Thursday, January 18, 2007

Science Ethics

An interesting article on patenting, falsification and plagiarism in science and science ethics in general published on chemistry.org.

I'm not sure if this link only works if you're an ACS member. Let me know if you have any problems accessing the site. C!

5 comments:

Anonymous said...

I think blog ethics may require us to link to each other. ;)

Mitch

Daniel Sejer said...

A very interesting article indeed. The article is mainly concerned with the big cases of falsification where all the stuff is more or less made up. However, falsification on a small scale is very common at least in the area of synthetic organic chemistry. Over the years people have told me of their almost systematic falsification of analytical data. One person told me he had made up all the melting points in his thesis because he couldn't be asked to do them. I have seen many chemists removing unwanted solvent peaks and minor impurities from their NMR spectra.
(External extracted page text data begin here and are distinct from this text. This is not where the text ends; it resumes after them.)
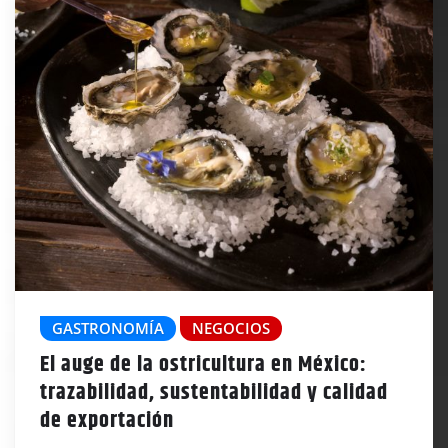
GASTRONOMÍA
NEGOCIOS
El auge de la ostricultura en México:
trazabilidad, sustentabilidad y calidad
de exportación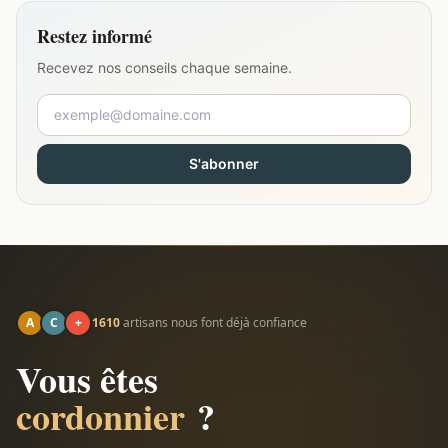
Restez informé
Recevez nos conseils chaque semaine.
S'abonner
A
C
+
1610
artisans nous font déjà confiance
Vous êtes
cordonnier
?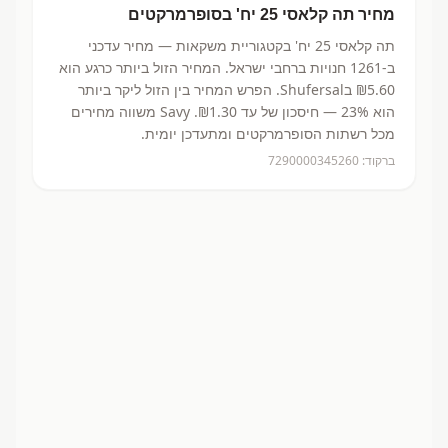
מחיר
תה קלאסי 25 יח'
בסופרמרקטים
תה קלאסי 25 יח'
בקטגוריית משקאות
— מחיר עדכני
ב-
1261
חנויות ברחבי ישראל.
המחיר הזול ביותר כרגע הוא
₪5.60
בShufersal.
הפרש המחיר בין הזול ליקר ביותר
הוא 23% — חיסכון של עד ₪1.30.
Savy משווה מחירים
מכל רשתות הסופרמרקטים ומתעדכן יומית.
ברקוד:
7290000345260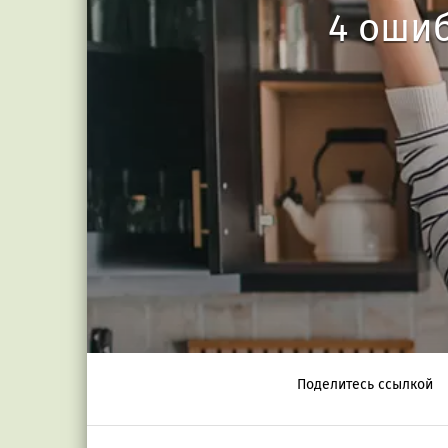
4 ошиб
Поделитесь ссылкой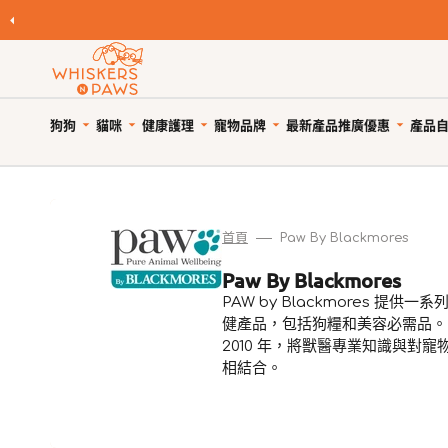
跳
至
內
容
狗狗
貓咪
健康護理
寵物品牌
產品
最新產品
推廣優惠
自
寵物領養
寵物 Cafe
Featured Brands
優
狗糧
貓糧
狗狗健康護理
優惠與折扣
狗狗小食
貓小食
貓貓健康護理
限時清貨
優
所有商品
所有商品
所有商品
狗狗優惠專頁
所有商品
所有商品
所有商品
狗狗專區
首頁
Paw By Blackmores
天然狗乾糧
貓天然乾糧
狗驅蚤、除蜱蟲用品
貓咪優惠專頁
WNP 狗狗零食
WNP 貓貓零食
貓驅蚤、除蜱蟲用品
貓咪專區
商
Paw By Blackmores
天然無穀狗糧
天然無穀貓糧
狗關節補充、強化骨骼
狗狗風乾零食
貓抗敏零食
貓關節保健零食、用品
品
PAW by Blackmores 提供
狗罐頭、濕糧
貓主食罐、濕糧
狗牙齒護理
狗狗抗敏零食
貓薄荷、貓草
貓牙齒護理
系
健產品，包括狗糧和美容必需品。
狗拌糧食品
貓副食罐、濕糧
狗藥用沖涼及護毛
狗狗天然潔齒小食
貓潔齒小食
貓藥用沖涼及護毛
列:
2010 年，將獸醫專業知識與對寵
瀏覽全部品牌
人類食用等級狗糧
貓凍乾食品
狗杜蟲及治療
狗凍乾小食
貓凍乾小食
貓去毛球
相結合。
狗凍乾食品
貓風乾食品
狗維他命、補充劑
狗潔齒小食
貓天然肉粒小食
貓維他命 & 補充劑
狗風乾食品
脫水貓糧
狗鎮靜舒緩
狗狗啃咬肉乾零食
貓舒緩減壓治療
脫水狗糧
急凍貓糧
狗醫療用品
狗訓練小食
貓醫療用品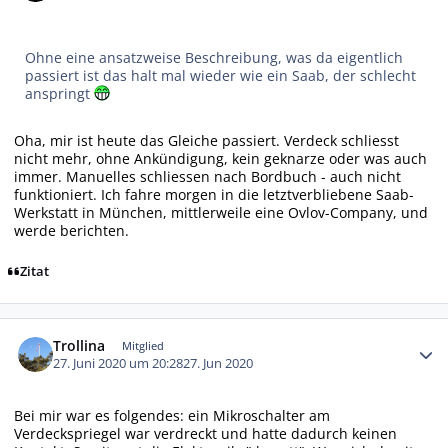
Ohne eine ansatzweise Beschreibung, was da eigentlich
passiert ist das halt mal wieder wie ein Saab, der schlecht
anspringt
Oha, mir ist heute das Gleiche passiert. Verdeck schliesst
nicht mehr, ohne Ankündigung, kein geknarze oder was auch
immer. Manuelles schliessen nach Bordbuch - auch nicht
funktioniert. Ich fahre morgen in die letztverbliebene Saab-
Werkstatt in München, mittlerweile eine Ovlov-Company, und
werde berichten.
Zitat
Autor-Statistiken
Trollina
Mitglied
27. Juni 2020 um 20:28
27. Jun 2020
Bei mir war es folgendes: ein Mikroschalter am
Verdeckspriegel war verdreckt und hatte dadurch keinen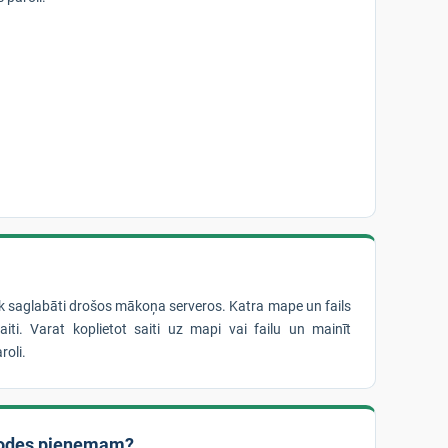
iek saglabāti drošos mākoņa serveros. Katra mape un fails
iti. Varat koplietot saiti uz mapi vai failu un mainīt
roli.
odes pieņemam?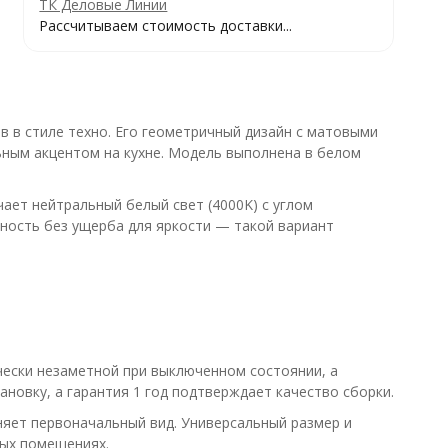
ТК Деловые Линии
Рассчитываем стоимость доставки...
 в стиле техно. Его геометричный дизайн с матовыми
ьным акцентом на кухне. Модель выполнена в белом
ает нейтральный белый свет (4000K) с углом
ность без ущерба для яркости — такой вариант
чески незаметной при выключенном состоянии, а
ановку, а гарантия 1 год подтверждает качество сборки.
няет первоначальный вид. Универсальный размер и
ных помещениях.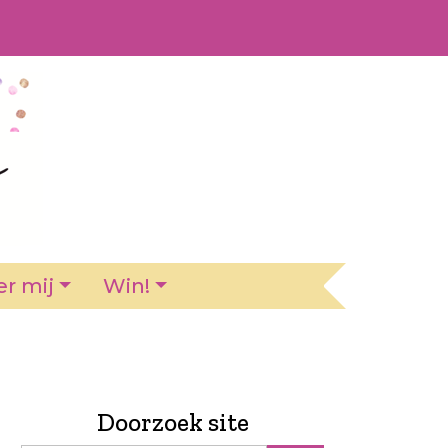
r mij
Win!
Doorzoek site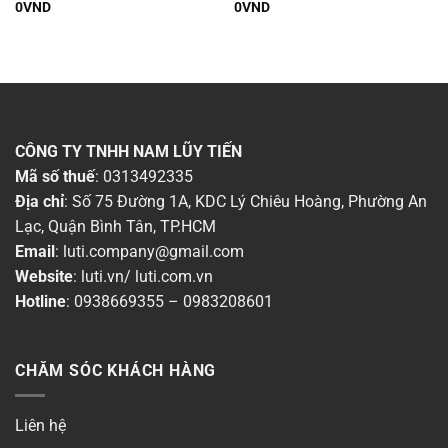
0
VND
0
VND
Thời gian bảo hành
▶
Dòng sản phẩm
▶
Chất liệu
▶
CÔNG TY TNHH NAM LŨY TIẾN
Mã số thuế
: 0313492335
Chống nước (IP)
▶
Địa chỉ
: Số 75 Đường 1A, KDC Lý Chiêu Hoàng, Phường An
Lạc, Quận Bình Tân, TP.HCM
Màu sắc đèn
▶
Email
:
luti.company@gmail.com
Website
:
luti.vn
/
luti.com.vn
Công suất
▶
Hotline
:
0938669355
–
0983208601
Ánh sáng
▶
CHĂM SÓC KHÁCH HÀNG
Chiều ngang
▶
Chiều cao
▶
Liên hệ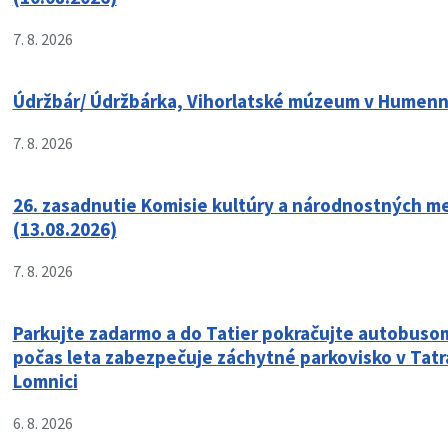
7. 8. 2026
Údržbár/ Údržbárka, Vihorlatské múzeum v Humen
7. 8. 2026
26. zasadnutie Komisie kultúry a národnostných m
(13.08.2026)
7. 8. 2026
Parkujte zadarmo a do Tatier pokračujte autobusom
počas leta zabezpečuje záchytné parkovisko v Tatr
Lomnici
6. 8. 2026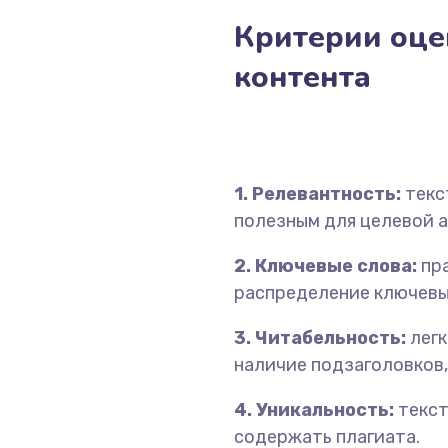
Критерии оце
контента
1. Релевантность:
текс
полезным для целевой 
2. Ключевые слова:
пра
распределение ключевых
3. Читабельность:
легк
наличие подзаголовков,
4. Уникальность:
текст
содержать плагиата.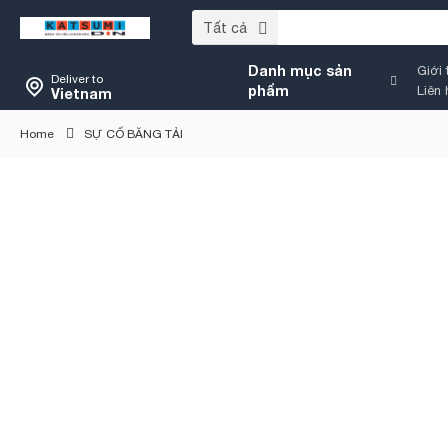
Tất cả
Danh mục sản
Giới 
Deliver to
phẩm
Liên 
Vietnam
Home
SỰ CỐ BĂNG TẢI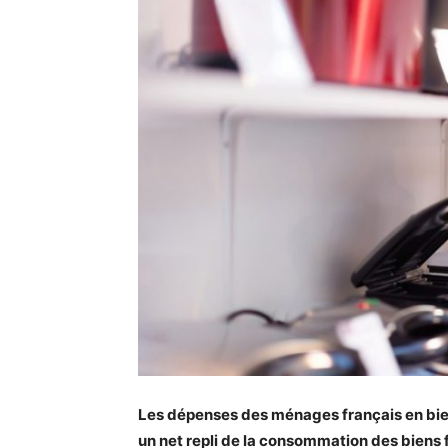
Les dépenses des ménages français en bie
un net repli de la consommation des biens 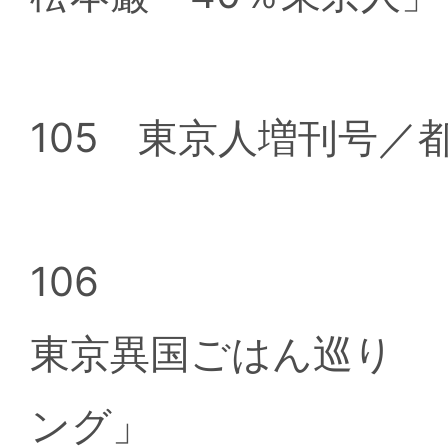
105 東京人増刊号／
106
東京異国ごはん巡り 
ング」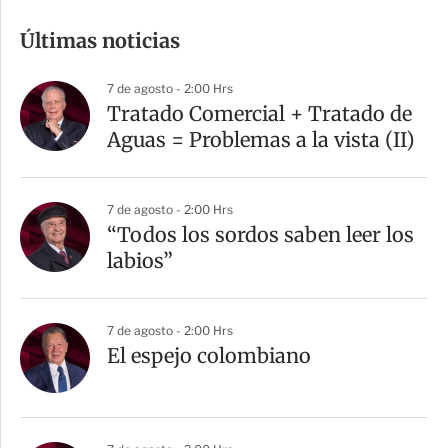
m
Últimas noticias
p
a
7 de agosto - 2:00 Hrs
r
Tratado Comercial + Tratado de
t
Aguas = Problemas a la vista (II)
i
r
7 de agosto - 2:00 Hrs
“Todos los sordos saben leer los
labios”
7 de agosto - 2:00 Hrs
El espejo colombiano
Also I have noticed a great deal of creativity when it came to making those elemental analysis "correct". Strangely all these individuals where talking openly about it as if it was perfectly alright to do so. Speaking of plagiarimse I recently refereed a paper that was clearly a case of milking the paper-cow. Fortunately the journal in question was kind enough to attach a copy of the groups previous paper for comparison. Basically, they had just taken the previous paper and starting adding stuff to the manuscript. In the experimental section they had actually forgotten to change the numbering of the molecules and they had even included compounds not mentioned in the paper and omitted others...idiots! Anyway, thanks for the link Chris. D!

Anonymous said...

Yeah, it was an interesting article, I like the bit about Corey not wanting to patent his synthetic route. It's kinda worrying when people make up stuff in their research..you'd hope they wouldn't, but then again...

Celso said...

Hello Daniel, can you refresh the link or add more reference information for the article? The link did not work anymore.
Thanks in advance

Daniel Sejer said...

@ieu, unforunately i cannot recall the details. I've tried tracking it down at the ACS website with no luck. This was a post by someone else no longer associated with the blog so I'm afraid I can't help you. D!